多発性硬化症(MS)は再発を繰り返しながら悪化していく難治性の自己免疫疾患ですが、発病時の病態は重症であっても、その後は再発しないケースもあります。頻回の再発のために高度の障害を残すケースもあるなかで、なぜ一部の患者さんは再発しないのかという基本的な疑問について、これまで明確な答は用意されていませんでした。

今回、国立精神・神経医療研究センター(NCNP)神経研究所免疫研究部の研究グループは、マウスの実験で、MSのモデル自己免疫性脳炎(EAE)が再発を繰り返して慢性化するか、または再発しないかを決定する原因を探索しました。
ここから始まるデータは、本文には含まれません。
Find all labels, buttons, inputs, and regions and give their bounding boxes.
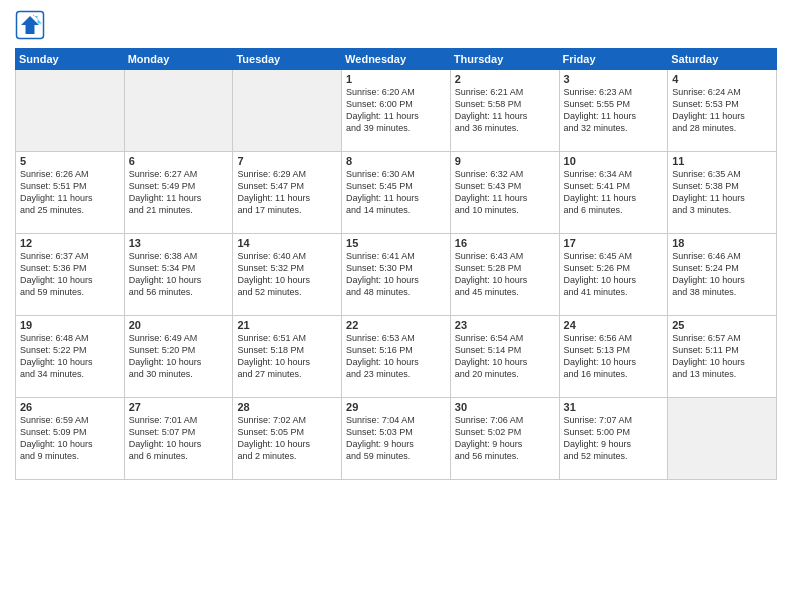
day-number: 26 xyxy=(20,401,120,413)
week-row-5: 26Sunrise: 6:59 AM Sunset: 5:09 PM Dayli… xyxy=(16,398,777,480)
day-cell: 4Sunrise: 6:24 AM Sunset: 5:53 PM Daylig… xyxy=(668,70,777,152)
day-number: 23 xyxy=(455,319,555,331)
weekday-header-tuesday: Tuesday xyxy=(233,49,342,70)
day-info: Sunrise: 7:04 AM Sunset: 5:03 PM Dayligh… xyxy=(346,414,446,463)
day-number: 30 xyxy=(455,401,555,413)
day-number: 14 xyxy=(237,237,337,249)
day-cell xyxy=(668,398,777,480)
day-info: Sunrise: 6:27 AM Sunset: 5:49 PM Dayligh… xyxy=(129,168,229,217)
day-cell: 28Sunrise: 7:02 AM Sunset: 5:05 PM Dayli… xyxy=(233,398,342,480)
day-cell: 11Sunrise: 6:35 AM Sunset: 5:38 PM Dayli… xyxy=(668,152,777,234)
day-cell: 13Sunrise: 6:38 AM Sunset: 5:34 PM Dayli… xyxy=(124,234,233,316)
day-number: 17 xyxy=(564,237,664,249)
day-number: 11 xyxy=(672,155,772,167)
day-cell: 26Sunrise: 6:59 AM Sunset: 5:09 PM Dayli… xyxy=(16,398,125,480)
day-cell: 12Sunrise: 6:37 AM Sunset: 5:36 PM Dayli… xyxy=(16,234,125,316)
day-number: 19 xyxy=(20,319,120,331)
day-number: 1 xyxy=(346,73,446,85)
day-number: 29 xyxy=(346,401,446,413)
day-info: Sunrise: 6:54 AM Sunset: 5:14 PM Dayligh… xyxy=(455,332,555,381)
day-number: 13 xyxy=(129,237,229,249)
day-cell: 21Sunrise: 6:51 AM Sunset: 5:18 PM Dayli… xyxy=(233,316,342,398)
day-info: Sunrise: 6:57 AM Sunset: 5:11 PM Dayligh… xyxy=(672,332,772,381)
day-cell: 23Sunrise: 6:54 AM Sunset: 5:14 PM Dayli… xyxy=(450,316,559,398)
day-number: 31 xyxy=(564,401,664,413)
day-number: 3 xyxy=(564,73,664,85)
day-number: 10 xyxy=(564,155,664,167)
day-cell: 31Sunrise: 7:07 AM Sunset: 5:00 PM Dayli… xyxy=(559,398,668,480)
week-row-1: 1Sunrise: 6:20 AM Sunset: 6:00 PM Daylig… xyxy=(16,70,777,152)
day-cell: 14Sunrise: 6:40 AM Sunset: 5:32 PM Dayli… xyxy=(233,234,342,316)
day-info: Sunrise: 7:07 AM Sunset: 5:00 PM Dayligh… xyxy=(564,414,664,463)
day-number: 27 xyxy=(129,401,229,413)
day-number: 21 xyxy=(237,319,337,331)
day-cell: 8Sunrise: 6:30 AM Sunset: 5:45 PM Daylig… xyxy=(342,152,451,234)
day-cell: 17Sunrise: 6:45 AM Sunset: 5:26 PM Dayli… xyxy=(559,234,668,316)
day-info: Sunrise: 6:41 AM Sunset: 5:30 PM Dayligh… xyxy=(346,250,446,299)
day-cell: 27Sunrise: 7:01 AM Sunset: 5:07 PM Dayli… xyxy=(124,398,233,480)
week-row-2: 5Sunrise: 6:26 AM Sunset: 5:51 PM Daylig… xyxy=(16,152,777,234)
day-info: Sunrise: 7:01 AM Sunset: 5:07 PM Dayligh… xyxy=(129,414,229,463)
day-cell: 22Sunrise: 6:53 AM Sunset: 5:16 PM Dayli… xyxy=(342,316,451,398)
day-info: Sunrise: 6:46 AM Sunset: 5:24 PM Dayligh… xyxy=(672,250,772,299)
day-number: 5 xyxy=(20,155,120,167)
day-info: Sunrise: 6:56 AM Sunset: 5:13 PM Dayligh… xyxy=(564,332,664,381)
calendar: SundayMondayTuesdayWednesdayThursdayFrid… xyxy=(15,48,777,480)
weekday-header-wednesday: Wednesday xyxy=(342,49,451,70)
header xyxy=(15,10,777,40)
day-cell: 5Sunrise: 6:26 AM Sunset: 5:51 PM Daylig… xyxy=(16,152,125,234)
day-cell: 30Sunrise: 7:06 AM Sunset: 5:02 PM Dayli… xyxy=(450,398,559,480)
day-info: Sunrise: 6:43 AM Sunset: 5:28 PM Dayligh… xyxy=(455,250,555,299)
day-number: 7 xyxy=(237,155,337,167)
weekday-header-monday: Monday xyxy=(124,49,233,70)
day-number: 20 xyxy=(129,319,229,331)
day-info: Sunrise: 6:48 AM Sunset: 5:22 PM Dayligh… xyxy=(20,332,120,381)
logo-icon xyxy=(15,10,45,40)
day-number: 9 xyxy=(455,155,555,167)
day-number: 24 xyxy=(564,319,664,331)
day-cell: 16Sunrise: 6:43 AM Sunset: 5:28 PM Dayli… xyxy=(450,234,559,316)
day-info: Sunrise: 6:34 AM Sunset: 5:41 PM Dayligh… xyxy=(564,168,664,217)
day-cell xyxy=(233,70,342,152)
day-number: 4 xyxy=(672,73,772,85)
day-info: Sunrise: 6:53 AM Sunset: 5:16 PM Dayligh… xyxy=(346,332,446,381)
day-cell: 19Sunrise: 6:48 AM Sunset: 5:22 PM Dayli… xyxy=(16,316,125,398)
day-cell xyxy=(16,70,125,152)
day-info: Sunrise: 6:30 AM Sunset: 5:45 PM Dayligh… xyxy=(346,168,446,217)
day-info: Sunrise: 7:02 AM Sunset: 5:05 PM Dayligh… xyxy=(237,414,337,463)
weekday-header-saturday: Saturday xyxy=(668,49,777,70)
day-info: Sunrise: 6:40 AM Sunset: 5:32 PM Dayligh… xyxy=(237,250,337,299)
day-cell: 24Sunrise: 6:56 AM Sunset: 5:13 PM Dayli… xyxy=(559,316,668,398)
day-info: Sunrise: 6:24 AM Sunset: 5:53 PM Dayligh… xyxy=(672,86,772,135)
day-number: 2 xyxy=(455,73,555,85)
day-info: Sunrise: 7:06 AM Sunset: 5:02 PM Dayligh… xyxy=(455,414,555,463)
day-cell: 1Sunrise: 6:20 AM Sunset: 6:00 PM Daylig… xyxy=(342,70,451,152)
weekday-header-thursday: Thursday xyxy=(450,49,559,70)
weekday-header-row: SundayMondayTuesdayWednesdayThursdayFrid… xyxy=(16,49,777,70)
day-number: 16 xyxy=(455,237,555,249)
day-info: Sunrise: 6:59 AM Sunset: 5:09 PM Dayligh… xyxy=(20,414,120,463)
day-cell: 18Sunrise: 6:46 AM Sunset: 5:24 PM Dayli… xyxy=(668,234,777,316)
day-number: 15 xyxy=(346,237,446,249)
day-cell: 15Sunrise: 6:41 AM Sunset: 5:30 PM Dayli… xyxy=(342,234,451,316)
day-cell: 10Sunrise: 6:34 AM Sunset: 5:41 PM Dayli… xyxy=(559,152,668,234)
week-row-4: 19Sunrise: 6:48 AM Sunset: 5:22 PM Dayli… xyxy=(16,316,777,398)
day-info: Sunrise: 6:45 AM Sunset: 5:26 PM Dayligh… xyxy=(564,250,664,299)
day-cell: 25Sunrise: 6:57 AM Sunset: 5:11 PM Dayli… xyxy=(668,316,777,398)
logo xyxy=(15,10,49,40)
day-cell: 7Sunrise: 6:29 AM Sunset: 5:47 PM Daylig… xyxy=(233,152,342,234)
day-number: 25 xyxy=(672,319,772,331)
day-info: Sunrise: 6:29 AM Sunset: 5:47 PM Dayligh… xyxy=(237,168,337,217)
day-number: 18 xyxy=(672,237,772,249)
day-info: Sunrise: 6:20 AM Sunset: 6:00 PM Dayligh… xyxy=(346,86,446,135)
day-info: Sunrise: 6:37 AM Sunset: 5:36 PM Dayligh… xyxy=(20,250,120,299)
week-row-3: 12Sunrise: 6:37 AM Sunset: 5:36 PM Dayli… xyxy=(16,234,777,316)
day-number: 28 xyxy=(237,401,337,413)
day-cell: 2Sunrise: 6:21 AM Sunset: 5:58 PM Daylig… xyxy=(450,70,559,152)
weekday-header-friday: Friday xyxy=(559,49,668,70)
day-number: 22 xyxy=(346,319,446,331)
day-number: 8 xyxy=(346,155,446,167)
day-number: 12 xyxy=(20,237,120,249)
day-cell: 6Sunrise: 6:27 AM Sunset: 5:49 PM Daylig… xyxy=(124,152,233,234)
day-info: Sunrise: 6:26 AM Sunset: 5:51 PM Dayligh… xyxy=(20,168,120,217)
研究の結果、EAEの誘導に使うペプチドと主要組織適合抗原クラスII分子(MHC class II)の結合安定性がきわめて重要な要因であることを明らかにしました。研究成果は「Journal of Autoimmunity」オンライン版に2023年9月14日(日本時間)に掲載されました。
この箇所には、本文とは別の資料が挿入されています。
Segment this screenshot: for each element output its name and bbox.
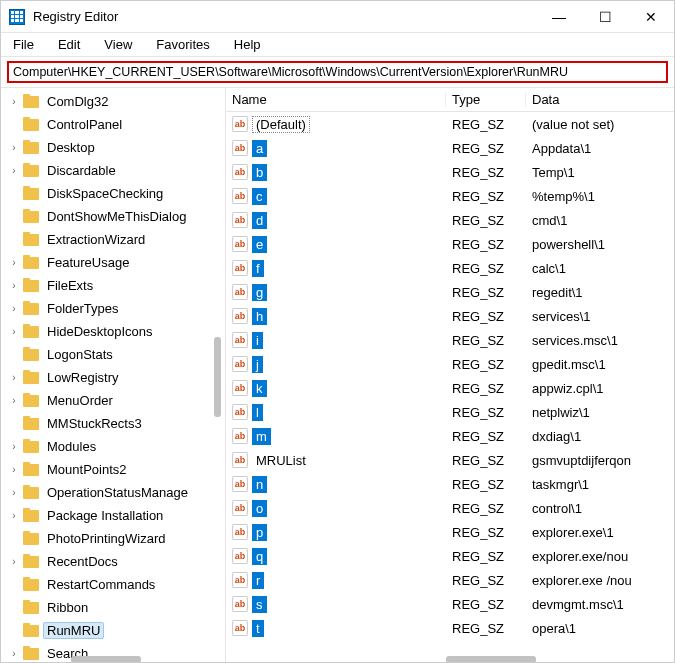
- list-row[interactable]: abhREG_SZservices\1: [226, 304, 674, 328]
- address-input[interactable]: Computer\HKEY_CURRENT_USER\Software\Micr…: [7, 61, 668, 83]
- value-name: a: [252, 140, 267, 157]
- value-type: REG_SZ: [446, 165, 526, 180]
- tree-vscrollbar[interactable]: [214, 337, 221, 417]
- list-row[interactable]: absREG_SZdevmgmt.msc\1: [226, 592, 674, 616]
- list-row[interactable]: abqREG_SZexplorer.exe/nou: [226, 544, 674, 568]
- tree-item[interactable]: ›MenuOrder: [1, 389, 225, 412]
- value-name: d: [252, 212, 267, 229]
- list-row[interactable]: abdREG_SZcmd\1: [226, 208, 674, 232]
- chevron-right-icon[interactable]: ›: [7, 394, 21, 408]
- col-header-name[interactable]: Name: [226, 92, 446, 107]
- tree-item[interactable]: DontShowMeThisDialog: [1, 205, 225, 228]
- list-row[interactable]: abjREG_SZgpedit.msc\1: [226, 352, 674, 376]
- chevron-right-icon[interactable]: ›: [7, 164, 21, 178]
- string-value-icon: ab: [232, 620, 248, 636]
- tree-item[interactable]: MMStuckRects3: [1, 412, 225, 435]
- tree-item[interactable]: ›HideDesktopIcons: [1, 320, 225, 343]
- menu-file[interactable]: File: [9, 35, 38, 54]
- value-type: REG_SZ: [446, 261, 526, 276]
- col-header-data[interactable]: Data: [526, 92, 674, 107]
- list-row[interactable]: abfREG_SZcalc\1: [226, 256, 674, 280]
- tree-item[interactable]: ›Modules: [1, 435, 225, 458]
- close-button[interactable]: ✕: [628, 1, 674, 32]
- address-bar: Computer\HKEY_CURRENT_USER\Software\Micr…: [1, 57, 674, 88]
- tree-item[interactable]: ›RecentDocs: [1, 550, 225, 573]
- list-row[interactable]: abtREG_SZopera\1: [226, 616, 674, 640]
- list-row[interactable]: abnREG_SZtaskmgr\1: [226, 472, 674, 496]
- list-row[interactable]: aboREG_SZcontrol\1: [226, 496, 674, 520]
- list-row[interactable]: abcREG_SZ%temp%\1: [226, 184, 674, 208]
- tree-item[interactable]: ›FeatureUsage: [1, 251, 225, 274]
- chevron-right-icon[interactable]: ›: [7, 141, 21, 155]
- folder-icon: [23, 416, 39, 432]
- chevron-right-icon[interactable]: ›: [7, 325, 21, 339]
- string-value-icon: ab: [232, 188, 248, 204]
- value-type: REG_SZ: [446, 285, 526, 300]
- menu-edit[interactable]: Edit: [54, 35, 84, 54]
- list-row[interactable]: abaREG_SZAppdata\1: [226, 136, 674, 160]
- chevron-right-icon[interactable]: ›: [7, 95, 21, 109]
- value-data: gsmvuptdijferqon: [526, 453, 674, 468]
- list-row[interactable]: abmREG_SZdxdiag\1: [226, 424, 674, 448]
- tree-item[interactable]: ›Discardable: [1, 159, 225, 182]
- value-data: devmgmt.msc\1: [526, 597, 674, 612]
- value-data: opera\1: [526, 621, 674, 636]
- maximize-button[interactable]: ☐: [582, 1, 628, 32]
- tree-hscrollbar[interactable]: [71, 656, 141, 663]
- tree-item-label: DontShowMeThisDialog: [43, 208, 190, 225]
- tree-item[interactable]: ›FileExts: [1, 274, 225, 297]
- tree-item[interactable]: PhotoPrintingWizard: [1, 527, 225, 550]
- list-row[interactable]: ab(Default)REG_SZ(value not set): [226, 112, 674, 136]
- list-row[interactable]: abpREG_SZexplorer.exe\1: [226, 520, 674, 544]
- chevron-right-icon[interactable]: ›: [7, 256, 21, 270]
- list-row[interactable]: abbREG_SZTemp\1: [226, 160, 674, 184]
- tree-item[interactable]: RestartCommands: [1, 573, 225, 596]
- list-row[interactable]: ablREG_SZnetplwiz\1: [226, 400, 674, 424]
- tree-item[interactable]: ›ComDlg32: [1, 90, 225, 113]
- tree-item[interactable]: RunMRU: [1, 619, 225, 642]
- tree-item[interactable]: ›Desktop: [1, 136, 225, 159]
- tree-item-label: FolderTypes: [43, 300, 123, 317]
- tree-item[interactable]: Ribbon: [1, 596, 225, 619]
- tree-item[interactable]: ControlPanel: [1, 113, 225, 136]
- tree-item[interactable]: LogonStats: [1, 343, 225, 366]
- list-row[interactable]: abkREG_SZappwiz.cpl\1: [226, 376, 674, 400]
- menu-favorites[interactable]: Favorites: [152, 35, 213, 54]
- chevron-right-icon[interactable]: ›: [7, 647, 21, 661]
- tree-item[interactable]: DiskSpaceChecking: [1, 182, 225, 205]
- value-type: REG_SZ: [446, 333, 526, 348]
- chevron-right-icon[interactable]: ›: [7, 279, 21, 293]
- list-row[interactable]: abgREG_SZregedit\1: [226, 280, 674, 304]
- menu-help[interactable]: Help: [230, 35, 265, 54]
- chevron-right-icon[interactable]: ›: [7, 555, 21, 569]
- list-row[interactable]: abeREG_SZpowershell\1: [226, 232, 674, 256]
- list-row[interactable]: abrREG_SZexplorer.exe /nou: [226, 568, 674, 592]
- menu-view[interactable]: View: [100, 35, 136, 54]
- value-name: f: [252, 260, 264, 277]
- value-type: REG_SZ: [446, 309, 526, 324]
- list-hscrollbar[interactable]: [446, 656, 536, 663]
- value-data: (value not set): [526, 117, 674, 132]
- chevron-right-icon[interactable]: ›: [7, 302, 21, 316]
- folder-icon: [23, 554, 39, 570]
- tree-item-label: Modules: [43, 438, 100, 455]
- string-value-icon: ab: [232, 308, 248, 324]
- tree-item[interactable]: ›MountPoints2: [1, 458, 225, 481]
- tree-item-label: MMStuckRects3: [43, 415, 146, 432]
- chevron-right-icon[interactable]: ›: [7, 509, 21, 523]
- string-value-icon: ab: [232, 260, 248, 276]
- tree-item[interactable]: ›LowRegistry: [1, 366, 225, 389]
- tree-item[interactable]: ›Package Installation: [1, 504, 225, 527]
- tree-item[interactable]: ›OperationStatusManage: [1, 481, 225, 504]
- minimize-button[interactable]: —: [536, 1, 582, 32]
- chevron-right-icon[interactable]: ›: [7, 463, 21, 477]
- list-row[interactable]: abiREG_SZservices.msc\1: [226, 328, 674, 352]
- col-header-type[interactable]: Type: [446, 92, 526, 107]
- list-row[interactable]: abMRUListREG_SZgsmvuptdijferqon: [226, 448, 674, 472]
- value-type: REG_SZ: [446, 405, 526, 420]
- chevron-right-icon[interactable]: ›: [7, 371, 21, 385]
- chevron-right-icon[interactable]: ›: [7, 440, 21, 454]
- chevron-right-icon[interactable]: ›: [7, 486, 21, 500]
- tree-item[interactable]: ExtractionWizard: [1, 228, 225, 251]
- tree-item[interactable]: ›FolderTypes: [1, 297, 225, 320]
筆頭著者である林幼偉(りん・ようい)研究員は、髄鞘(ミエリン)抗原であるプロテオリピッドPLP 139-151(図1)をEAEの誘導のためにマウスに接種すると、再発寛解型MSに似た再発性の脳脊髄炎(EAE1))が誘導されるのに対して、PLP139-151と12個のアミノ酸が共通しているPLP136-150ペプチドを接種すると、最初に強い麻痺症状が起きるが、再発しない脳脊髄炎を誘導できることを確認し(図2)、一見同じように見える、この二種類のペプチドの何に違いがあるのか解析を進めました。
林研究員は、PLP136-150の方がPLP139-151よりも自己免疫性炎症を抑制する抗原特異的な制御性T細胞2)を強く誘導するために、病気の再発が起こらないことを免疫学的な手法で証明しました。さらに共同研究者の櫻庭俊博士(量子化学技術研究開発機構)は、PLP136-150 とPLP139-151のMHC class II 結合能に関する動的構造解析の結果、PLP136-150に比べてPLP139-151のMHC class II分子への結合が不安定であることを詳細なin silico解析で明らかにしました。
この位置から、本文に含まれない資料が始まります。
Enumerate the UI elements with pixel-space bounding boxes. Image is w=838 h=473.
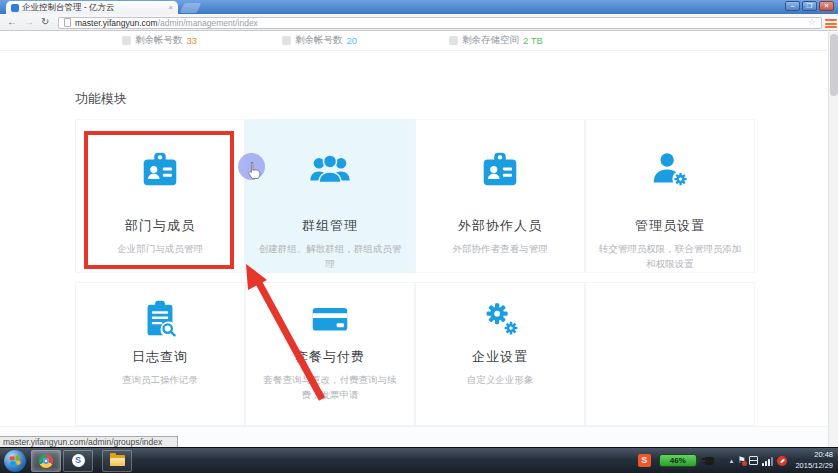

これらの結果は、ペプチドとMHC class IIの結合が安定しているほど、抗原特異的制御性T細胞が誘導されて再発が起こらなくなることを支持するものです。PLP136-150 とPLP139-151両ペプチドはMHC class IIに同じアミノ酸を使って結合していると想定されるにもかかわらず(図1)、それぞれのMHC class II結合安定性が大きく異なることは予想外の結果でしたが、それはMHC class II がペプチドを結合する溝 (MHC groove)の外にはみ出たアミノ酸配列がペプチドとMHC間の水素結合に影響を与えるからであることもわかりました。また研究チームは、強い炎症抑制能を有する制御性T細胞を同定するマーカー(CD69陽性, CD103陽性, CD25 強陽性)も同定しました。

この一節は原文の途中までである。